§ WHAT NEEDS TO BE DONE
Print the listing below in full. Alter nothing.

******

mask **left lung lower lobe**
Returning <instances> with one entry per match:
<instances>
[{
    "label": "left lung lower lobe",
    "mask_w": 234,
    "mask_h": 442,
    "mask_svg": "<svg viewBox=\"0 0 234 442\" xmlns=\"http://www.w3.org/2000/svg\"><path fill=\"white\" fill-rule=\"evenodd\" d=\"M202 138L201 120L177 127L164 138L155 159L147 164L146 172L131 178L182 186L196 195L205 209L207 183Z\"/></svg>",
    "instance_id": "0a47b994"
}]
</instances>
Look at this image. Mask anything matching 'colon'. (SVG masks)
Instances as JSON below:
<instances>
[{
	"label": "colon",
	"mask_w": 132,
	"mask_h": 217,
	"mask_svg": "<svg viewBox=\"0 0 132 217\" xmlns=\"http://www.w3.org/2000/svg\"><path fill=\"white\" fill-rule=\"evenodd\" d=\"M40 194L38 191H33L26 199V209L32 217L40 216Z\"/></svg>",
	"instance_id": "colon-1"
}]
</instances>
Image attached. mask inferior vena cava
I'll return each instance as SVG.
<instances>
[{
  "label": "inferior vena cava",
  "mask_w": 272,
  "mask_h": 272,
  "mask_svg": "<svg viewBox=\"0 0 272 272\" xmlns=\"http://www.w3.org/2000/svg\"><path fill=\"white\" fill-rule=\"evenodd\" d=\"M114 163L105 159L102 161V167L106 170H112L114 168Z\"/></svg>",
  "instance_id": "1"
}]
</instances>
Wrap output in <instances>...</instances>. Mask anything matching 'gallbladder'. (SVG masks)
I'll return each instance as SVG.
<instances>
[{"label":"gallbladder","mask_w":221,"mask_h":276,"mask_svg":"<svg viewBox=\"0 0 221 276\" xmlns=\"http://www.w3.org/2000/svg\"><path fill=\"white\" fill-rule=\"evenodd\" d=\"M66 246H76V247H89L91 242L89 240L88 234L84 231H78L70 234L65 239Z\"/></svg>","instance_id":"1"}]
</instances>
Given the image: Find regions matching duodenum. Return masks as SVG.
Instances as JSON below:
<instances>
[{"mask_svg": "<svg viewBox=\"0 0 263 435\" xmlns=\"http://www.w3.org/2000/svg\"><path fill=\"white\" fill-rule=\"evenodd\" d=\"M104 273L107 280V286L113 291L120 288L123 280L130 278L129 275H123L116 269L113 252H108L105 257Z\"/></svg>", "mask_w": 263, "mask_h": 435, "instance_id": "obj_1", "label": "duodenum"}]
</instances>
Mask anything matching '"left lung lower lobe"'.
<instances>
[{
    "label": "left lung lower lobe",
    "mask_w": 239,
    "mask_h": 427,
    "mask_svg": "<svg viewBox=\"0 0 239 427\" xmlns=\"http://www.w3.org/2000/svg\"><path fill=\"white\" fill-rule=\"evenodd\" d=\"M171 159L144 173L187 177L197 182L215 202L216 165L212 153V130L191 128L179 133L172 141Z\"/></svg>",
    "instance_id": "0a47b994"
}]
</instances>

******

§ SOLVED EXERCISE
mask **left lung lower lobe**
Returning <instances> with one entry per match:
<instances>
[{
    "label": "left lung lower lobe",
    "mask_w": 234,
    "mask_h": 442,
    "mask_svg": "<svg viewBox=\"0 0 234 442\" xmlns=\"http://www.w3.org/2000/svg\"><path fill=\"white\" fill-rule=\"evenodd\" d=\"M202 138L201 120L177 127L164 138L155 159L147 164L146 172L131 178L182 186L196 195L205 209L207 183Z\"/></svg>",
    "instance_id": "0a47b994"
}]
</instances>
Look at this image. Mask anything matching 'colon'. (SVG masks)
Instances as JSON below:
<instances>
[{
	"label": "colon",
	"mask_w": 132,
	"mask_h": 217,
	"mask_svg": "<svg viewBox=\"0 0 132 217\" xmlns=\"http://www.w3.org/2000/svg\"><path fill=\"white\" fill-rule=\"evenodd\" d=\"M40 194L38 191H33L26 199V209L32 217L40 216Z\"/></svg>",
	"instance_id": "colon-1"
}]
</instances>
Image attached. mask inferior vena cava
I'll return each instance as SVG.
<instances>
[{
  "label": "inferior vena cava",
  "mask_w": 272,
  "mask_h": 272,
  "mask_svg": "<svg viewBox=\"0 0 272 272\" xmlns=\"http://www.w3.org/2000/svg\"><path fill=\"white\" fill-rule=\"evenodd\" d=\"M114 163L105 159L102 161V167L106 170H112L114 168Z\"/></svg>",
  "instance_id": "1"
}]
</instances>
Wrap output in <instances>...</instances>. Mask anything matching 'gallbladder'. (SVG masks)
I'll return each instance as SVG.
<instances>
[{"label":"gallbladder","mask_w":221,"mask_h":276,"mask_svg":"<svg viewBox=\"0 0 221 276\" xmlns=\"http://www.w3.org/2000/svg\"><path fill=\"white\" fill-rule=\"evenodd\" d=\"M66 246H76V247H89L91 242L89 240L88 234L84 231H78L70 234L65 239Z\"/></svg>","instance_id":"1"}]
</instances>
Given the image: Find regions matching duodenum. Return masks as SVG.
Instances as JSON below:
<instances>
[{"mask_svg": "<svg viewBox=\"0 0 263 435\" xmlns=\"http://www.w3.org/2000/svg\"><path fill=\"white\" fill-rule=\"evenodd\" d=\"M104 273L107 280V286L113 291L120 288L123 280L130 278L129 275H123L116 269L113 252H108L105 257Z\"/></svg>", "mask_w": 263, "mask_h": 435, "instance_id": "obj_1", "label": "duodenum"}]
</instances>
Mask anything matching '"left lung lower lobe"'.
<instances>
[{
    "label": "left lung lower lobe",
    "mask_w": 239,
    "mask_h": 427,
    "mask_svg": "<svg viewBox=\"0 0 239 427\" xmlns=\"http://www.w3.org/2000/svg\"><path fill=\"white\" fill-rule=\"evenodd\" d=\"M171 159L144 173L187 177L197 182L215 202L216 165L212 153V130L191 128L179 133L172 141Z\"/></svg>",
    "instance_id": "0a47b994"
}]
</instances>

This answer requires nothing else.